In the records below, copy the line that contains "Elektroinstrumenti (69)" and each line after it, word for word, through the last.

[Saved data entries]
========================
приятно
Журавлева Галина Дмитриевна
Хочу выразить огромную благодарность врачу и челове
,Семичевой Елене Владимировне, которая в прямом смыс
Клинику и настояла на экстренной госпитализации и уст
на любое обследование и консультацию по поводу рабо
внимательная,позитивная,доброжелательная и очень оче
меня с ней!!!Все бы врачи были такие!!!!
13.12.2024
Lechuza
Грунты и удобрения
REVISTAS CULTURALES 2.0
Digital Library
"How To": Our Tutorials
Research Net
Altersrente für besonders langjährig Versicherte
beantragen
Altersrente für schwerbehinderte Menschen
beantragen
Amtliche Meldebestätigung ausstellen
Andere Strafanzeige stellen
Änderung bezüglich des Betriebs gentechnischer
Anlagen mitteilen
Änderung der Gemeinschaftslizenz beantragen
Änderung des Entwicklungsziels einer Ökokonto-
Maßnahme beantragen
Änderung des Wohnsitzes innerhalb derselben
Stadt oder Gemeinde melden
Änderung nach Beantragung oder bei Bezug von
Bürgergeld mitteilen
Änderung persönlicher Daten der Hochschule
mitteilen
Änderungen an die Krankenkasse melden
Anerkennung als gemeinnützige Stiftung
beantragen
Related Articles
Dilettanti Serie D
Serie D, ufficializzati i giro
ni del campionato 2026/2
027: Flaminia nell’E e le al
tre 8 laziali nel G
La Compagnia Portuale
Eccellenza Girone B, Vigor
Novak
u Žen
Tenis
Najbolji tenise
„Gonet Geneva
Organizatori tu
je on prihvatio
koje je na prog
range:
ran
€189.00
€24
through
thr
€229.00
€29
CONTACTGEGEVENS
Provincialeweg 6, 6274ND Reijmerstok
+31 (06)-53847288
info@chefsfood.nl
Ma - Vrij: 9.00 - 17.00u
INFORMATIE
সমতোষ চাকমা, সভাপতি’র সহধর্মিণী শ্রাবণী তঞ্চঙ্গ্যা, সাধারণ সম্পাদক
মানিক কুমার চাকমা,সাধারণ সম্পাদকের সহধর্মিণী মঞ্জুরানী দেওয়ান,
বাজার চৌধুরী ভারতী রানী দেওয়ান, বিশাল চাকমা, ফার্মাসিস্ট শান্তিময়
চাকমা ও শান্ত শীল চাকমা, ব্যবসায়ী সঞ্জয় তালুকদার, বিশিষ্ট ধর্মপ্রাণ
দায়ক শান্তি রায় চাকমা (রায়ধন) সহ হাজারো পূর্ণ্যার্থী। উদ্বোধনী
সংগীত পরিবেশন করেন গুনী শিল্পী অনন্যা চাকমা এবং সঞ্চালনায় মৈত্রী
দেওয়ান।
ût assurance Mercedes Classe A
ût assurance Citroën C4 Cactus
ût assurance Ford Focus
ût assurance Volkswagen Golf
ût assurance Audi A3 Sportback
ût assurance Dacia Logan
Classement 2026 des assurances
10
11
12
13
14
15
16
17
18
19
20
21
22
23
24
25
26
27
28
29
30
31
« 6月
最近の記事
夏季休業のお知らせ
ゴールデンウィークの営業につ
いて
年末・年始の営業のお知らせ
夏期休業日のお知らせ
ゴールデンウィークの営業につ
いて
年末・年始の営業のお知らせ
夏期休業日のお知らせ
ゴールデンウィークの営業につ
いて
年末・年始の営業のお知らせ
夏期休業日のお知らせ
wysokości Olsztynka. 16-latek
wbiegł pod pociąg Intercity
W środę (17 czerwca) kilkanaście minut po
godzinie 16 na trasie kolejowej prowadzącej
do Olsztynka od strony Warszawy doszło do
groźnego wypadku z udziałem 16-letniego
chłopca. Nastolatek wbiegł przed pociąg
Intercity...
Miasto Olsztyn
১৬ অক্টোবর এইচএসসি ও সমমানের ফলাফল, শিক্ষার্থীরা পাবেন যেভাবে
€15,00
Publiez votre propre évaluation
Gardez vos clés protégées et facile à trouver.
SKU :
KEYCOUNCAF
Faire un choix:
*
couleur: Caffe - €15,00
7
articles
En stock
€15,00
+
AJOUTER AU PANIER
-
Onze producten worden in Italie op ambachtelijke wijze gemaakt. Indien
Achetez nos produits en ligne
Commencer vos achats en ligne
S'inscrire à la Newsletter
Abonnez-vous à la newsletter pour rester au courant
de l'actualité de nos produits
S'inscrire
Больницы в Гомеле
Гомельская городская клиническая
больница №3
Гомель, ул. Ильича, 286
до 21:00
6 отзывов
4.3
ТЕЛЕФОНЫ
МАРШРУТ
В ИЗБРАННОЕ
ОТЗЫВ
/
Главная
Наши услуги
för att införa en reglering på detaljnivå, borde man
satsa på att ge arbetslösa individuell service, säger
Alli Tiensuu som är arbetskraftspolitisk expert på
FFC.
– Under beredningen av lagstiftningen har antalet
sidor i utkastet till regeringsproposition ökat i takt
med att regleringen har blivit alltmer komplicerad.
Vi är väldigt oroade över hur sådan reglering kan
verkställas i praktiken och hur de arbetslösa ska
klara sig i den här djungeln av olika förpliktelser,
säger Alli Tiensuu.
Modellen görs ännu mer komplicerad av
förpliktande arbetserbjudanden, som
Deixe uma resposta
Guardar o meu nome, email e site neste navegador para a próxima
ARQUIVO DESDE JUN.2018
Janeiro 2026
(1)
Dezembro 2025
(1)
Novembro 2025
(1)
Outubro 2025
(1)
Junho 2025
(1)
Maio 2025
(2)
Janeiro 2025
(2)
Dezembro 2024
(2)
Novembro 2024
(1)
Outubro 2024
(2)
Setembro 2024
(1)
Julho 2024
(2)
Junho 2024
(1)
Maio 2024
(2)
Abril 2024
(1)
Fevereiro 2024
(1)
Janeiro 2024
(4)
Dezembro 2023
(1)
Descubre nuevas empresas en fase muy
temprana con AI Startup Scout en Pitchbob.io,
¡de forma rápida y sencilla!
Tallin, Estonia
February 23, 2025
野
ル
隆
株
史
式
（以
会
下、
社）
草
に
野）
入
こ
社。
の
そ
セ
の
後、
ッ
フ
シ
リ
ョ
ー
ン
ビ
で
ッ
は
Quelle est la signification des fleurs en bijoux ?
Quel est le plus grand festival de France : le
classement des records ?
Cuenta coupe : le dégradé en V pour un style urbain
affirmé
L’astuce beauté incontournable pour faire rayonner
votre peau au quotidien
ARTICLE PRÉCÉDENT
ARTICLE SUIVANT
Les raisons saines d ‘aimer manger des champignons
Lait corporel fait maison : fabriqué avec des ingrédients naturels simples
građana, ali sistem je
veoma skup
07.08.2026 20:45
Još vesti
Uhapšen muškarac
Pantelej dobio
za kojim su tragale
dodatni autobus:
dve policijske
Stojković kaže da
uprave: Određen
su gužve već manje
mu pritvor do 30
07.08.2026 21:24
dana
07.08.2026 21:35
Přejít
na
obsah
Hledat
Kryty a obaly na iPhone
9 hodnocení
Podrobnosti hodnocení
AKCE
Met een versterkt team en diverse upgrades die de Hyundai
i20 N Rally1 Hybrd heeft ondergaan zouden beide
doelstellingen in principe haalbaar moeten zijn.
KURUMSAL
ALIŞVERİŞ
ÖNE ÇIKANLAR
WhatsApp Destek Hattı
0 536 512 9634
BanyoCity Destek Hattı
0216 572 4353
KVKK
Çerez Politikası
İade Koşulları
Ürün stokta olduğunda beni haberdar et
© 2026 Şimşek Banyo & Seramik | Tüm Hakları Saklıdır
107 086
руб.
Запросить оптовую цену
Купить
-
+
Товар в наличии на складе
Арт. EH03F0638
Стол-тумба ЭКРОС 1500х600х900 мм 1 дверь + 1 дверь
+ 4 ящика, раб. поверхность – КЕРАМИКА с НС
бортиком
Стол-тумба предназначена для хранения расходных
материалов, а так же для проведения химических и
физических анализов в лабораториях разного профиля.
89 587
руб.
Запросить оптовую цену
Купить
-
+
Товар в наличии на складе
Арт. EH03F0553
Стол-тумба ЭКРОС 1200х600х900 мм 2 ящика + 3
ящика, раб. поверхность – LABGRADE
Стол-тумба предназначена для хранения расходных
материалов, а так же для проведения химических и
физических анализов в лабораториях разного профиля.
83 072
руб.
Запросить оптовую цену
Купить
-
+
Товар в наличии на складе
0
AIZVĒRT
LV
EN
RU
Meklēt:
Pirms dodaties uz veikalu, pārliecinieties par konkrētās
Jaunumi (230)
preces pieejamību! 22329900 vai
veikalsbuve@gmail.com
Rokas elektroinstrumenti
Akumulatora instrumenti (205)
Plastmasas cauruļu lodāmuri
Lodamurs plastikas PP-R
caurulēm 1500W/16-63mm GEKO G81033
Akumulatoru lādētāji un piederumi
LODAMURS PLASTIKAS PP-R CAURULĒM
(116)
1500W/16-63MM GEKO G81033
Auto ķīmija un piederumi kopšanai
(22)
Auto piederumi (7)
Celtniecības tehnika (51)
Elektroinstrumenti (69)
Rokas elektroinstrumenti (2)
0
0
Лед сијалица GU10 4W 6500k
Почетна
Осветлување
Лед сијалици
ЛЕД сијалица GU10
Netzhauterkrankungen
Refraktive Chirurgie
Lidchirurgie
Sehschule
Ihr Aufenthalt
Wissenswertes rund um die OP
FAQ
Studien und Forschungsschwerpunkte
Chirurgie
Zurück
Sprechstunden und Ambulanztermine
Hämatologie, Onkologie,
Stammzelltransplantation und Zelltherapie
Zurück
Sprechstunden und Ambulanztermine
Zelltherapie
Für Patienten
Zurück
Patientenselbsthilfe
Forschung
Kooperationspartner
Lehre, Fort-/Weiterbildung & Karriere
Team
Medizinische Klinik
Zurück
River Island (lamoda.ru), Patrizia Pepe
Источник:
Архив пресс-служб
========================
* **SOLUTION TO THIS PROBLEM**:
Elektroinstrumenti (69)
Rokas elektroinstrumenti (2)
0
0
Лед сијалица GU10 4W 6500k
Почетна
Осветлување
Лед сијалици
ЛЕД сијалица GU10
Netzhauterkrankungen
Refraktive Chirurgie
Lidchirurgie
Sehschule
Ihr Aufenthalt
Wissenswertes rund um die OP
FAQ
Studien und Forschungsschwerpunkte
Chirurgie
Zurück
Sprechstunden und Ambulanztermine
Hämatologie, Onkologie,
Stammzelltransplantation und Zelltherapie
Zurück
Sprechstunden und Ambulanztermine
Zelltherapie
Für Patienten
Zurück
Patientenselbsthilfe
Forschung
Kooperationspartner
Lehre, Fort-/Weiterbildung & Karriere
Team
Medizinische Klinik
Zurück
River Island (lamoda.ru), Patrizia Pepe
Источник:
Архив пресс-служб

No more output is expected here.